CEDCES: A Cost Effective Deadline Constrained Evolutionary Scheduler for Task Graphs in Multi-Cloud System

TL;DR

This paper introduces CEDCES, a novel evolutionary scheduling algorithm using PSO for multi-cloud workflows, significantly reducing costs and deadline violations compared to existing methods.

Contribution

The paper presents CEDCES, a new cost-effective, deadline-constrained scheduler with novel PSO-based initialization, crossover, and mutation schemes for multi-cloud task graphs.

Findings

CEDCES reduces execution costs by 60.41% on average.

It achieves the least deadline overshoot, outperforming others by 10.96%.

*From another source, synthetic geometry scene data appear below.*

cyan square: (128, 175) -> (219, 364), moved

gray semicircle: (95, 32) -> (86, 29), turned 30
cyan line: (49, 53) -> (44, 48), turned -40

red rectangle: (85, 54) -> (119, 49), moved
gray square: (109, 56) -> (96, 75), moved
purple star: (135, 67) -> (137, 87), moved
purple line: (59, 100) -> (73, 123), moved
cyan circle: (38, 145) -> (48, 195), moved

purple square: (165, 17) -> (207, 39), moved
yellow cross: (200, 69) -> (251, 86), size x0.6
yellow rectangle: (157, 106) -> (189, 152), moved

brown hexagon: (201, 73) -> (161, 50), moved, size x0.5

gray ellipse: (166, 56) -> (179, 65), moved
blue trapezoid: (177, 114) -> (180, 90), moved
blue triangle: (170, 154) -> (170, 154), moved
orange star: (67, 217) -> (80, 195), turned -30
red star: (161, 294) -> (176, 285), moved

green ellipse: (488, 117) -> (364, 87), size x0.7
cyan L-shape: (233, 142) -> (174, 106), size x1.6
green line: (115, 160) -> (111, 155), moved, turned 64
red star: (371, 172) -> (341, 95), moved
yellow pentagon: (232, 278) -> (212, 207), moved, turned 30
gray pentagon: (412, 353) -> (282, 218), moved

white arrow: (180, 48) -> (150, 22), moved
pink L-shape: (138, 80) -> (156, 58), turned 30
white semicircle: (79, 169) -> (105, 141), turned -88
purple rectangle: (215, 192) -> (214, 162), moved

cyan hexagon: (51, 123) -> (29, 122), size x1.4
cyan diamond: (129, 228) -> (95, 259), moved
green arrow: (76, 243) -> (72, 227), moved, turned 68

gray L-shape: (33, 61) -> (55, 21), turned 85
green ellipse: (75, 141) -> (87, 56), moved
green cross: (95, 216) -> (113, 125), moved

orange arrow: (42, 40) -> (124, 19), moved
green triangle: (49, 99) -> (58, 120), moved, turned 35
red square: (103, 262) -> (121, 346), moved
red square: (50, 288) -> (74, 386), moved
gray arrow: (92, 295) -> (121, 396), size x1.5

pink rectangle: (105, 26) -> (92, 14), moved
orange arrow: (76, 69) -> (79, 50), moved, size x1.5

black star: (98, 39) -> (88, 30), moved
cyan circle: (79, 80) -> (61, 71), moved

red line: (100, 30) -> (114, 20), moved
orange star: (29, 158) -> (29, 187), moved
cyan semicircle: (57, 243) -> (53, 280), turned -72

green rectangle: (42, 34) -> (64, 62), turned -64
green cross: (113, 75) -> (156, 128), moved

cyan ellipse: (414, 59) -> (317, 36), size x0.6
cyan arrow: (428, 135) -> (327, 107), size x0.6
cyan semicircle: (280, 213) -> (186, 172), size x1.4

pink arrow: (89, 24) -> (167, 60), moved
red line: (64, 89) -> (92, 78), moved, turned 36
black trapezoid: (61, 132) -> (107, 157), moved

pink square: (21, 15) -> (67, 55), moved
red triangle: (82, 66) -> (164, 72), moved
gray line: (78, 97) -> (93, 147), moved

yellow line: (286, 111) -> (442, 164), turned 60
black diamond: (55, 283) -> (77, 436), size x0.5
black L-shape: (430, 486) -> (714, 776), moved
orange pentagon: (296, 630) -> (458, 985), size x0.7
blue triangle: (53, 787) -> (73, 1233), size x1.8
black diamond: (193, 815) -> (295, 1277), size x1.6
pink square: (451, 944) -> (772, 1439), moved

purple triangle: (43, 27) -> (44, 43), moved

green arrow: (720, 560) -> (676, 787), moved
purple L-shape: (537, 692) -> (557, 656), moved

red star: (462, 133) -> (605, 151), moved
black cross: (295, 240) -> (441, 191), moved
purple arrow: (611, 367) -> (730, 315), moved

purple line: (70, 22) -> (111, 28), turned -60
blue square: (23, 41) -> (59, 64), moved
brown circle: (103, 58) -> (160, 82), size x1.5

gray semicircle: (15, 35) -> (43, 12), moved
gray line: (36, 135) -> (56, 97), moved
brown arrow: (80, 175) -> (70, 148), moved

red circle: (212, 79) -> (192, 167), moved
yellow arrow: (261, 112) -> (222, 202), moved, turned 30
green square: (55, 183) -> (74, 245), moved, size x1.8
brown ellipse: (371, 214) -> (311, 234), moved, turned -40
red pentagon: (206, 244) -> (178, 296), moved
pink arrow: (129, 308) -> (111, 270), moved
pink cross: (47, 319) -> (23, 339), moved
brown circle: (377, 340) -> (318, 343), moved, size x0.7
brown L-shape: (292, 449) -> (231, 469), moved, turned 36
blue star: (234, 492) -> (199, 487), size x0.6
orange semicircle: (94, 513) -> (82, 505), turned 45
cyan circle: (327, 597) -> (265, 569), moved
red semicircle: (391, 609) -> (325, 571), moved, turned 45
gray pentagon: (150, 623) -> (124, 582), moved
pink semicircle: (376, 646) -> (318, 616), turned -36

Extensive simulations on real-world workflows validate its effectiveness.

Abstract

Many scientific workflows can be modeled as a Directed Acyclic Graph (henceforth mentioned as DAG) where the nodes represent individual tasks and the directed edges represent data and control flow dependency between two tasks. Due to large computational resource requirements, a single cloud cannot meet the requirements of the workflow. Hence, a multi-cloud system, where multiple cloud providers pool their resources together becomes a good solution. The major objectives considered while scheduling the tasks present in a task graph include execution cost and makespan. In this paper, we present Cost Effective Deadline Constrained Evolutionary Scheduler (henceforth mentioned as CEDCES) which aims to minimize the execution cost under a given deadline constraint. CEDCES contains Particle Swarm Optimization-based (henceforth mentioned as PSO) method in its core, however includes novel initialization, crossover, and mutation schemes. Extensive simulation experiments on real-world workflows show that CEDCES outperforms the state-of-art algorithms, in particular, 60.41% on average in terms of execution cost. In cases where the deadline is violated, CEDCES gives the least overshoot in execution time and outperforming the others by 10.96% on average.